Background: Tau is a microtubule-binding protein, which is subject to various post-translational modifications (PTMs) including phosphorylation, methylation, acetylation, glycosylation, nitration, sumoylation and truncation. Aberrant PTMs such as hyperphosphorylation result in tau aggregation and the formation of neurofibrillary tangles, which are a hallmark of Alzheimer's disease (AD). In order to study the importance of PTMs on tau function, antibodies raised against specific modification sites are widely used. However, quality control of these antibodies is lacking and their specificity for particular modifications is often unclear.

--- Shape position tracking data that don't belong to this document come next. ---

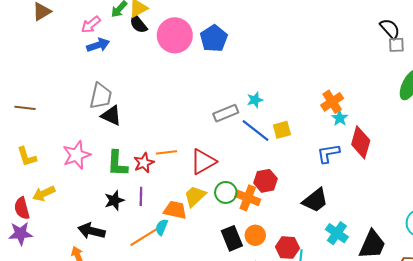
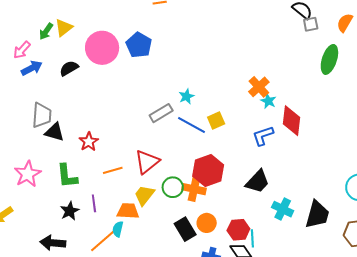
black semicircle: (138, 24) -> (69, 68), moved, turned 108
orange line: (167, 152) -> (113, 170), moved
red star: (144, 163) -> (89, 142), moved
red hexagon: (266, 181) -> (208, 170), size x1.4

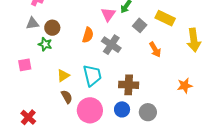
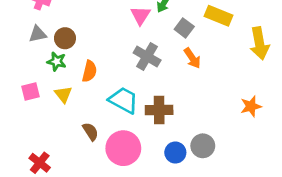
orange semicircle: (88, 35) -> (89, 71), moved
orange arrow: (155, 50) -> (192, 58), moved
yellow triangle: (63, 75) -> (63, 94), moved, turned -32
cyan trapezoid: (92, 75) -> (124, 100), turned -45
brown cross: (129, 85) -> (159, 110), moved
blue circle: (122, 109) -> (175, 153), moved

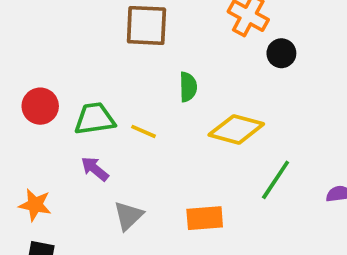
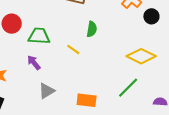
black circle: (281, 53) -> (151, 16), moved
yellow diamond: (236, 129) -> (141, 56), moved
yellow line: (143, 131) -> (73, 50), moved

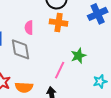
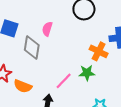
orange cross: (59, 23) -> (99, 51), moved

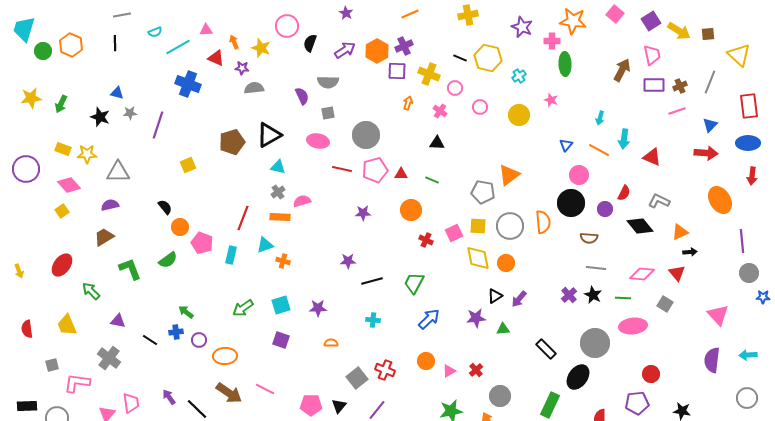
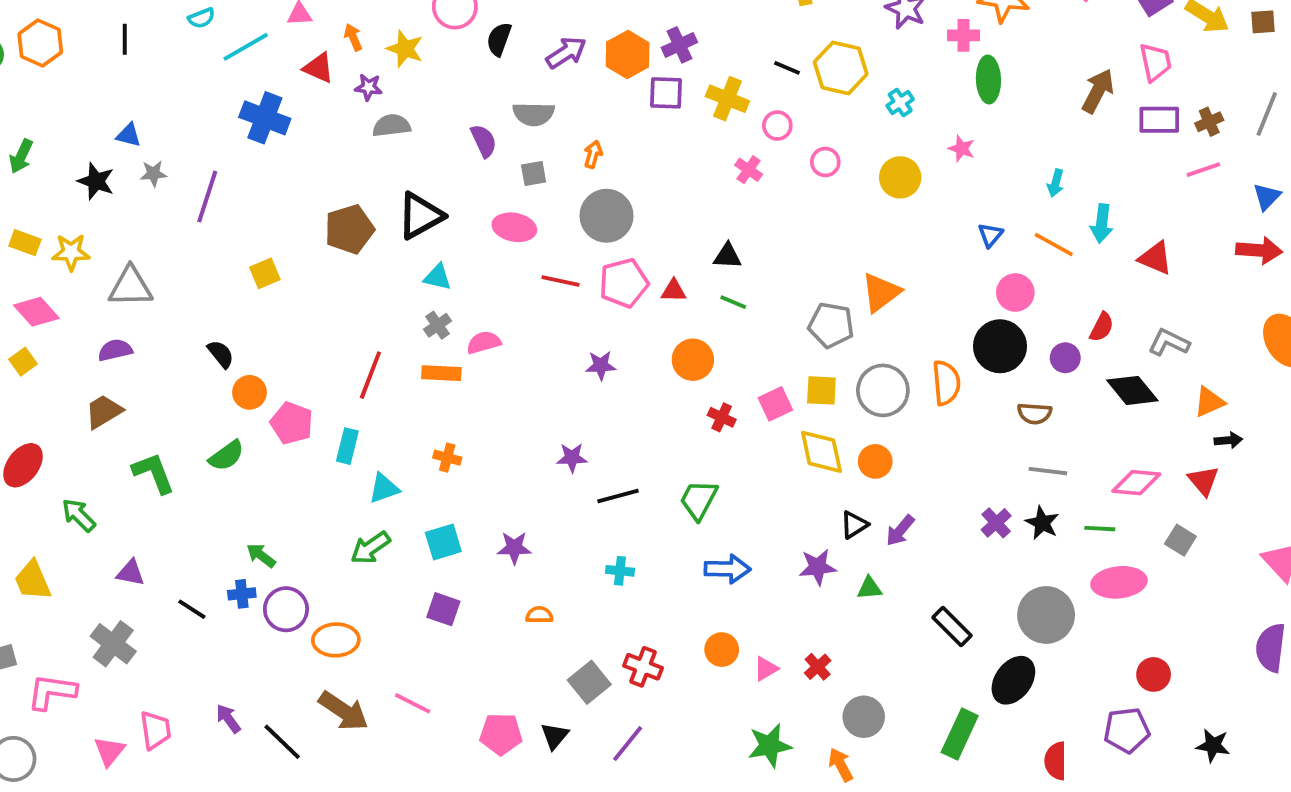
orange arrow: (408, 103) -> (593, 154), moved
black triangle: (437, 143) -> (727, 256), moved
cyan triangle: (265, 245) -> (384, 488), moved
blue arrow: (429, 319) -> (727, 569), turned 45
purple circle: (199, 340) -> (286, 609), size x1.5

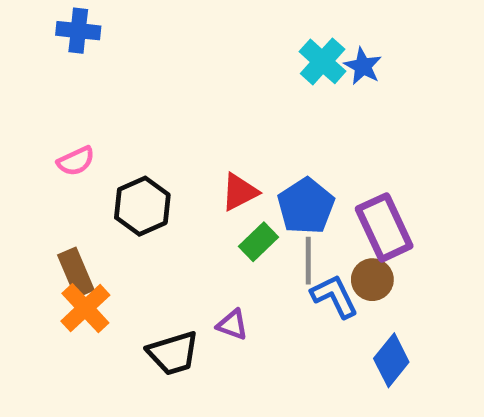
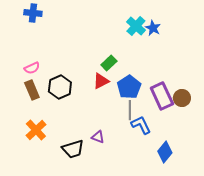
green rectangle: (259, 242) -> (109, 63), moved
brown rectangle: (76, 273) -> (32, 90), moved
brown circle: (372, 280) -> (182, 98), moved

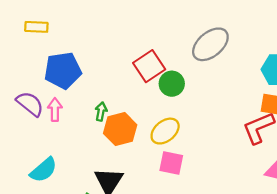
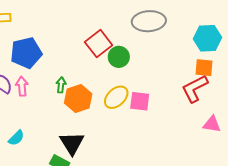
gray ellipse: (210, 44) -> (149, 21), turned 40
pink square: (171, 163) -> (140, 101), moved
cyan semicircle: (44, 170) -> (16, 138), size x0.7

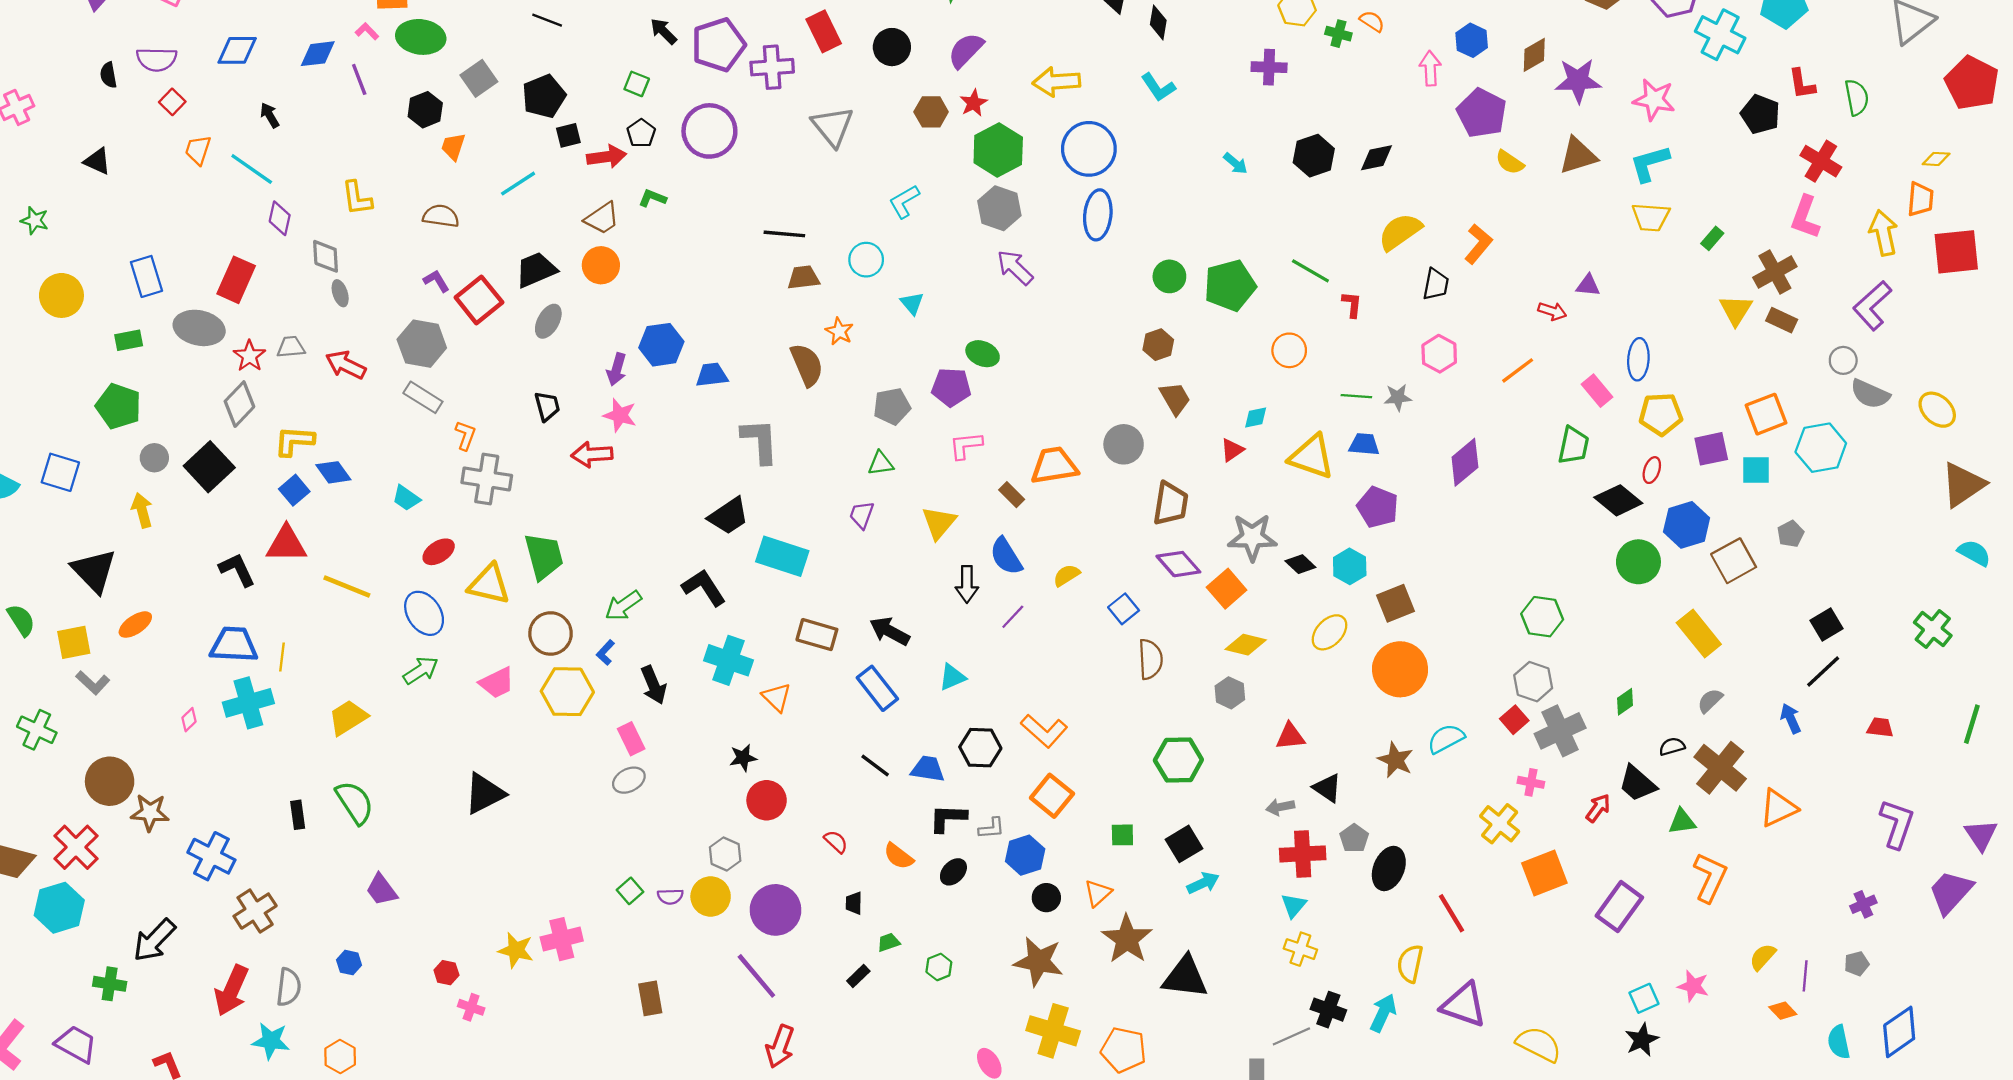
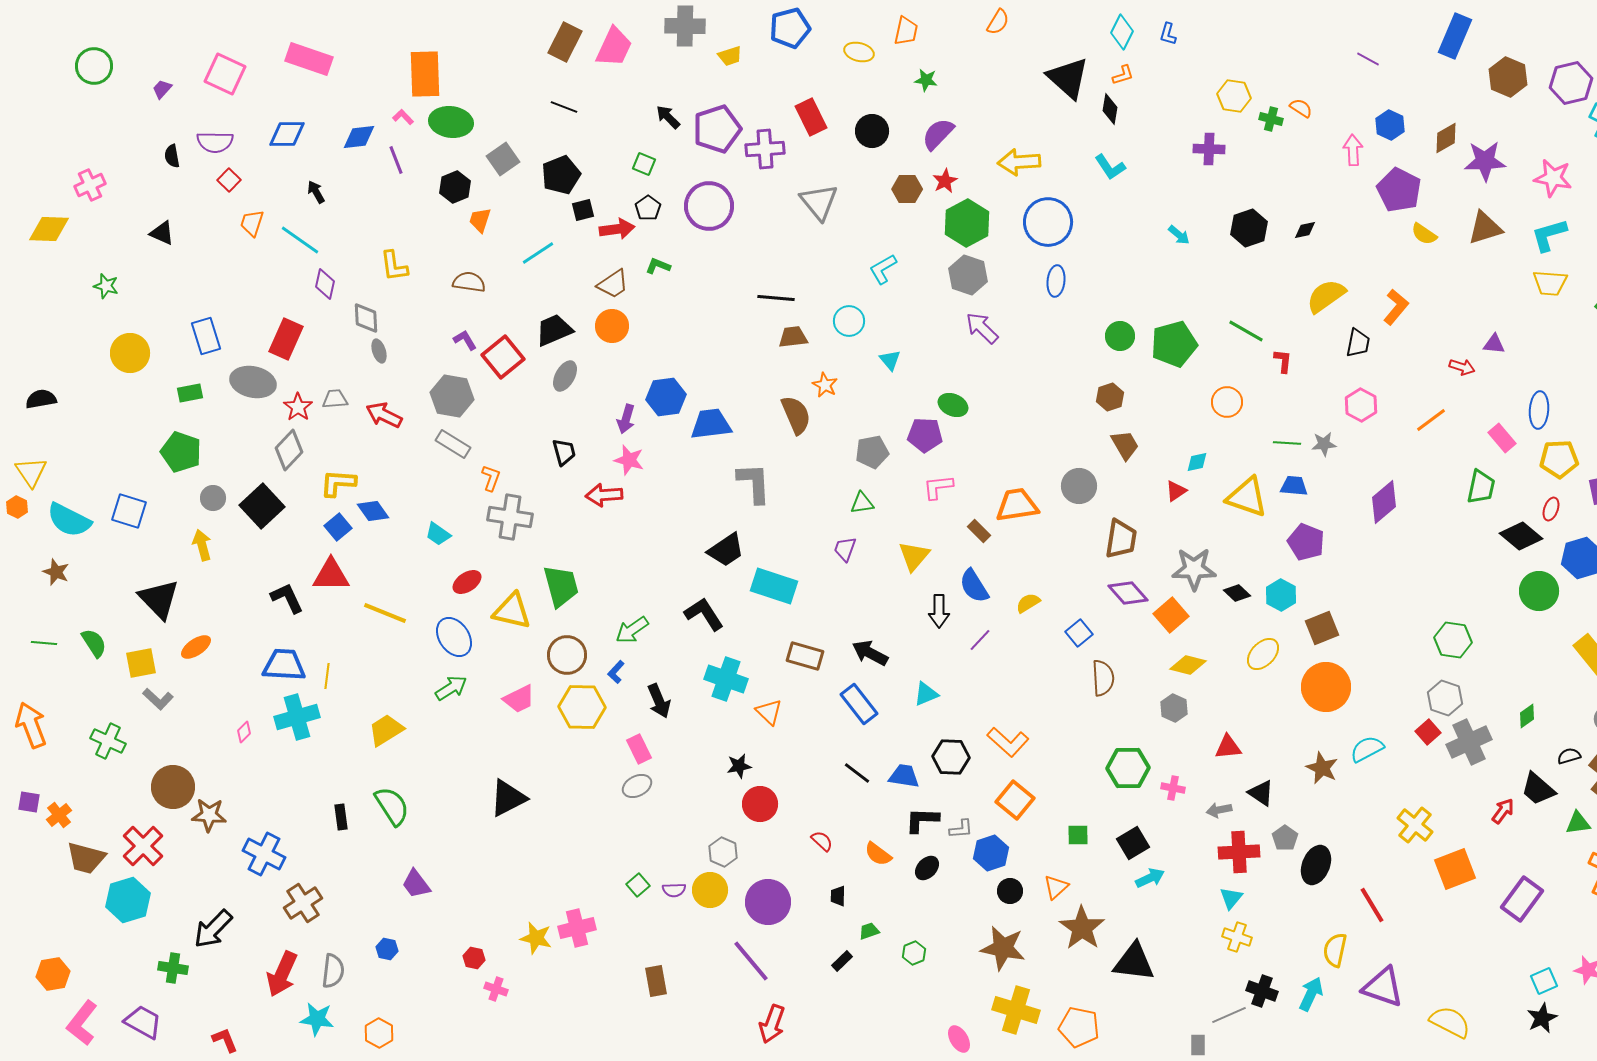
black diamond: (1377, 158) -> (1305, 230), size x0.7
blue ellipse: (1098, 215) -> (1056, 281), size x0.7
blue trapezoid: (712, 375) -> (711, 424), size x1.4
pink cross: (1531, 782) -> (1173, 788), moved

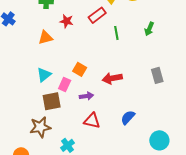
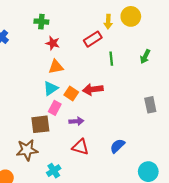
red star: (66, 21) -> (53, 43), moved
orange triangle: (46, 38) -> (56, 67), moved
cyan triangle: (44, 75) -> (51, 88), moved
red arrow: (112, 78) -> (93, 89), moved

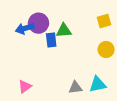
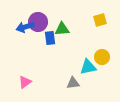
yellow circle: (106, 50) -> (102, 57), moved
cyan triangle: (98, 84) -> (88, 67), moved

Methods: In this study, we first designed an online tool called 'TauPTM', which enables the visualization of PTMs and their interactions on human tau. Using TauPTM, we next searched for commercially available antibodies against tau PTMs and characterized their specificity by peptide array, immunoblotting, electrochemiluminescence ELISA and immunofluorescence technologies.
Results: We demonstrate that commercially available antibodies can show a significant lack of specificity, and PTM-specific antibodies in particular often recognize non-modified versions of the protein. In addition, detection may be hindered by other PTMs in close vicinity, complicating the interpretation of results. Finally, we compiled a panel of specific antibodies and show that they are useful to detect PTM-modified endogenous tau in hiPSC-derived neurons and mouse brains.
Conclusion: This study has created a platform to reliably and robustly detect changes in localization and abundance of post-translationally modified tau in health and disease. A web-based version of TauPTM is fully available at http://www.tauptm.org .
Keywords: Alzheimer’s disease; Antibody validation; Post-translational modification; Tau.